The Direct Loan Program includes (but is not limited to) the following types of loans:
Federal Direct Stafford Loans (Direct Subsidized Loans)
Federal Direct Unsubsidized Stafford Loans (Direct Unsubsidized Loans)
Federal Direct PLUS Loans (Direct PLUS Loans, for parents and graduate or professional students)
Federal Direct Consolidation Loans (Direct Consolidation Loans)
“Public service”, for purposes of this program, includes employment by any federal, state, local, or tribal government entity (including the military, public schools and colleges, public child and family services agencies, and special governmental districts).
“Since borrowers must make 120 monthly payments on their eligible federal student loans beginning after October 1, 2007 before they qualify for the loan forgiveness, the first cancellations of loan balances will not be granted until October 2017.”

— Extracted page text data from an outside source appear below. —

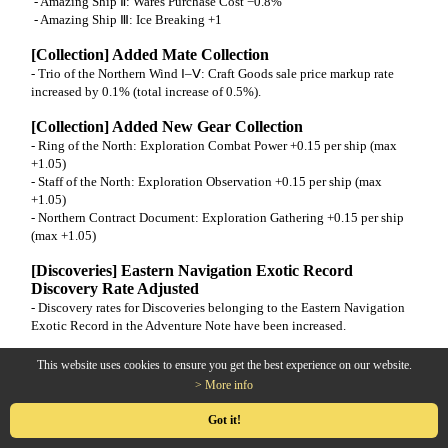
- Amazing Ship Ⅱ: Wares Purchase Cost −0.8%
- Amazing Ship Ⅲ: Ice Breaking +1
[Collection] Added Mate Collection
- Trio of the Northern Wind Ⅰ–Ⅴ: Craft Goods sale price markup rate
increased by 0.1% (total increase of 0.5%).
[Collection] Added New Gear Collection
- Ring of the North: Exploration Combat Power +0.15 per ship (max
+1.05)
- Staff of the North: Exploration Observation +0.15 per ship (max
+1.05)
- Northern Contract Document: Exploration Gathering +0.15 per ship
(max +1.05)
[Discoveries] Eastern Navigation Exotic Record
Discovery Rate Adjusted
- Discovery rates for Discoveries belonging to the Eastern Navigation
Exotic Record in the Adventure Note have been increased.
[Production] Superior Machete Production
This website uses cookies to ensure you get the best experience on our website.
Improvement
> More info
- When achieving a Great Success in producing a Superior Machete, it
will be granted with a tradable option.
Got it!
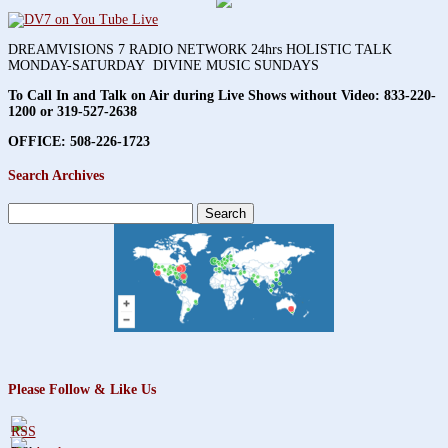
DREAMVISIONS 7 RADIO NETWORK 24hrs HOLISTIC TALK
MONDAY-SATURDAY DIVINE MUSIC SUNDAYS
To Call In and Talk on Air during Live Shows without Video:
833-220-
1200 or 319-527-2638
OFFICE: 508-226-1723
Search Archives
Search
for:
Please Follow & Like Us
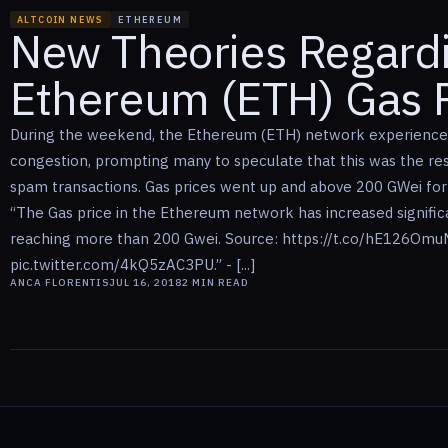
ALTCOIN NEWS
ETHEREUM
New Theories Regard
Ethereum (ETH) Gas P
During the weekend, the Ethereum (ETH) network experienc
congestion, prompting many to speculate that this was the res
spam transactions. Gas prices went up and above 200 GWei for
“The Gas price in the Ethereum network has increased signifi
reaching more than 200 Gwei. Source: https://t.co/hE126Om
pic.twitter.com/4kQ5zAC3PU.” - [...]
ANCA FLORENTIS
JUL 16, 2018
2
MIN READ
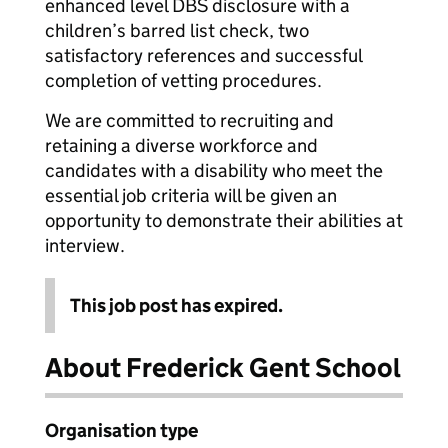
enhanced level DBS disclosure with a
children’s barred list check, two
satisfactory references and successful
completion of vetting procedures.
We are committed to recruiting and
retaining a diverse workforce and
candidates with a disability who meet the
essential job criteria will be given an
opportunity to demonstrate their abilities at
interview.
This job post has expired.
About Frederick Gent School
Organisation type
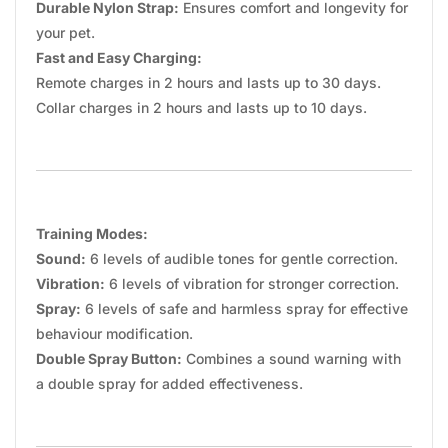
Durable Nylon Strap:
Ensures comfort and longevity for
your pet.
Fast and Easy Charging:
Remote charges in 2 hours and lasts up to 30 days.
Collar charges in 2 hours and lasts up to 10 days.
Training Modes:
Sound:
6 levels of audible tones for gentle correction.
Vibration:
6 levels of vibration for stronger correction.
Spray:
6 levels of safe and harmless spray for effective
behaviour modification.
Double Spray Button:
Combines a sound warning with
a double spray for added effectiveness.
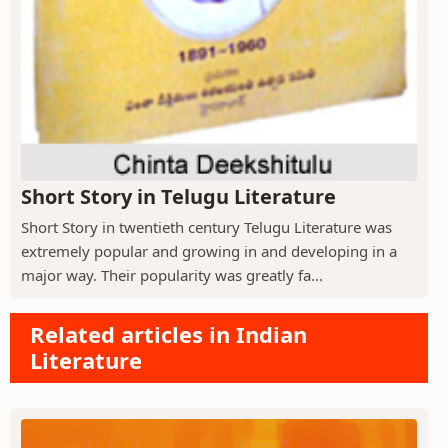
Short Story in Telugu Literature
Short Story in twentieth century Telugu Literature was
extremely popular and growing in and developing in a
major way. Their popularity was greatly fa...
Related articles in Indian
Literature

For more information about this program, go to the Department of Education’s web site.
The Coast Guard
has a program which will “repay certain types of federally insured student
loans as recruitment or retention incentive for certain Coast Guard civilian
employees paid from appropriated funds.”
For more information, see ALCOAST 419/11 and the directive which authorizes it, COMDTINST 12500.3.
In 2004 Congress authorized the Coast Guard to repay the loans “of any person for service performed on active duty as an enlisted member of the Coast Guard in a specialty specified by the Secretary.” The amount that can be repaid is 33⅓ percent of the loan (interest and principal) or $1,500 (whichever is greater) for each year of service. (Title 14, U.S. Code §472) The purpose of this statute and the parallel DoD statute is to give the armed forces another way to improve recruiting and retention.
As far as I’ve been able to determine, however, the Coast Guard has not used this authority. The rationale for not doing so may be that since the Coast Guard isn't having problems with either recruiting or retention, it doesn’t need to implement this provision.